● AVAILABLE RECORDS:
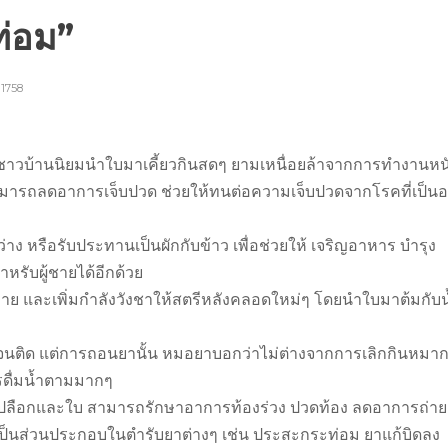
ท่อม”
1758
 ชาวบ้านนิยมนำใบมาเคี้ยวกินสดๆ ยามเหนื่อยล้าจากการทำงานหน
่าสามารถลดอาการเจ็บปวด ช่วยให้ทนต่อความเจ็บปวดจากโรคที่เป็นอย
าง หรือรับประทานเป็นผักกับข้าว เพื่อช่วยให้ เจริญอาหาร บำรุง
รับผู้ชายได้อีกด้วย
งกาย และเพิ่มกำลังวังชาให้สตรีหลังคลอดใหม่ๆ โดยนำใบมาต้มกับน
นจนติด แต่การถอนยานั้น หมอยาบอกว่าไม่ต่างจากการเลิกกินหมา
รดื่มน้ำตามมากๆ
เปลือกและใบ สามารถรักษาอาการท้องร่วง ปวดท้อง ลดอาการถ่าย
ป็นส่วนประกอบในตำรับยาต่างๆ เช่น ประสะกระท่อม ยาแก้บิดลง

● ABOUT THIS EXERCISE: Return exactly the lines from the line holding "งกาย และเพิ่มกำลังวังชาให้สตรีหลังคลอดใหม่ๆ โดยนำใบมาต้มกับน" to the last line of the data, with both of those lines included and nothing added.

● EXPECTED ANSWER:
งกาย และเพิ่มกำลังวังชาให้สตรีหลังคลอดใหม่ๆ โดยนำใบมาต้มกับน
นจนติด แต่การถอนยานั้น หมอยาบอกว่าไม่ต่างจากการเลิกกินหมา
รดื่มน้ำตามมากๆ
เปลือกและใบ สามารถรักษาอาการท้องร่วง ปวดท้อง ลดอาการถ่าย
ป็นส่วนประกอบในตำรับยาต่างๆ เช่น ประสะกระท่อม ยาแก้บิดลง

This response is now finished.